### TASK GOAL
Wherever "below" appears in a line of the listing, report that line.

### PROVIDED DATA
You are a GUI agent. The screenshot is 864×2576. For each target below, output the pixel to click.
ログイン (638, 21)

==

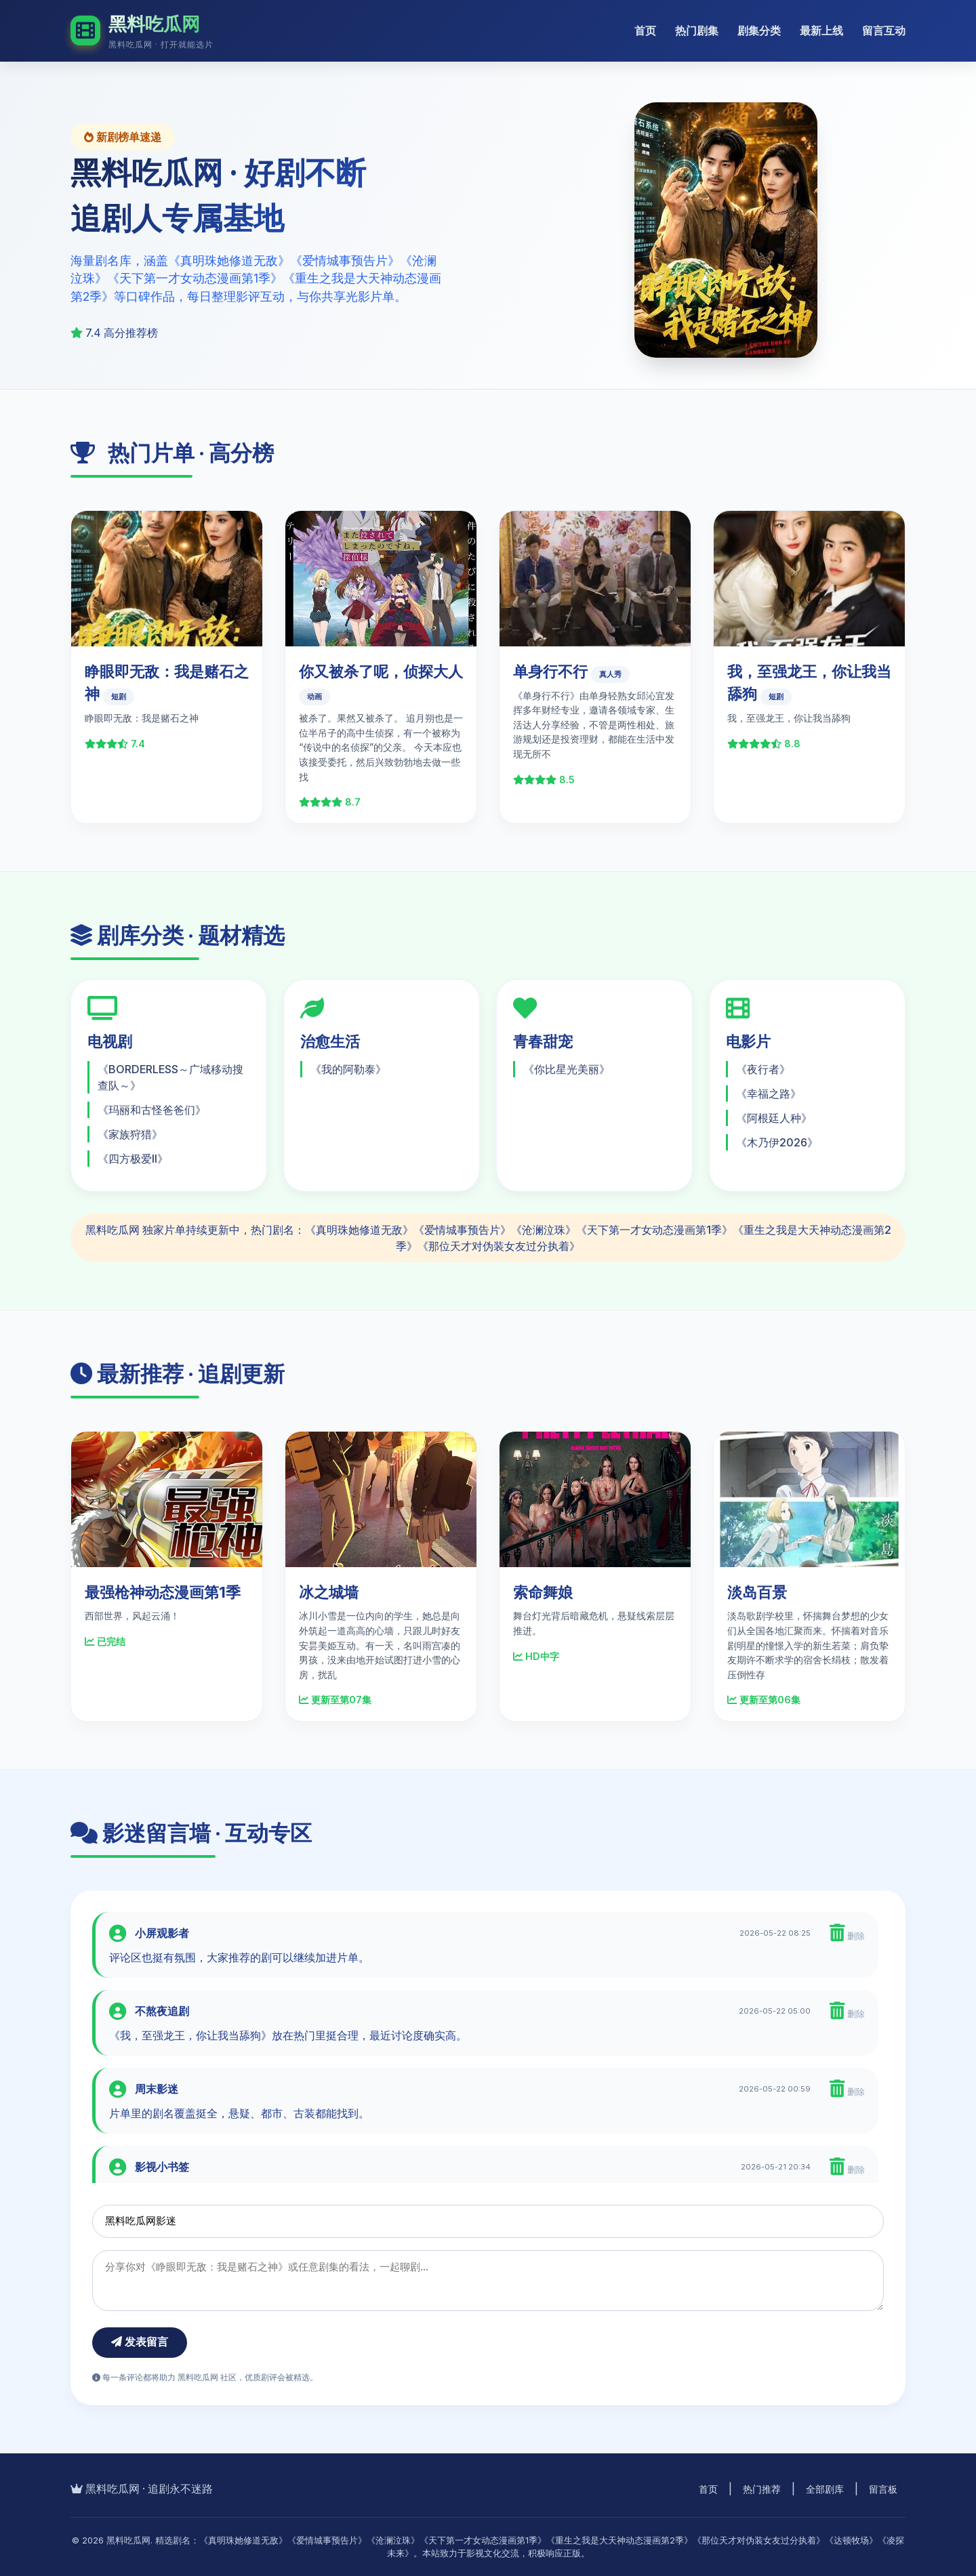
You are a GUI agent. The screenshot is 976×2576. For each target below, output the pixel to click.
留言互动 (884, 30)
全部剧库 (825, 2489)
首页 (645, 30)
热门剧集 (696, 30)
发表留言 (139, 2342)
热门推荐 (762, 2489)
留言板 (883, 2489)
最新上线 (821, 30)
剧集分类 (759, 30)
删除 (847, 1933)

==

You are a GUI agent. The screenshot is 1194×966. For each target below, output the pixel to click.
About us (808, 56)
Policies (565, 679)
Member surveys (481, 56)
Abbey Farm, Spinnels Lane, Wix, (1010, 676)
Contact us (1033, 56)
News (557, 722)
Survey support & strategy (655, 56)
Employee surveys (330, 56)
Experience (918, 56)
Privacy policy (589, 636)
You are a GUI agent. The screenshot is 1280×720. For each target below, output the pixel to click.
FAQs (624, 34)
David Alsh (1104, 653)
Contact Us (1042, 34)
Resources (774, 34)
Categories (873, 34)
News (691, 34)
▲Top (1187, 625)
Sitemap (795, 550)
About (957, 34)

### RESPONSE FOR THIS EXERCISE
You are a GUI agent. The screenshot is 864×2576. For each target below, output the pixel to click.
You are a GUI agent. The screenshot is 976×2576. For each target below, output the pixel to click.
You are a GUI agent. The screenshot is 1194×966. For each target below, output the pixel to click.
You are a GUI agent. The screenshot is 1280×720. For each target below, output the pixel to click.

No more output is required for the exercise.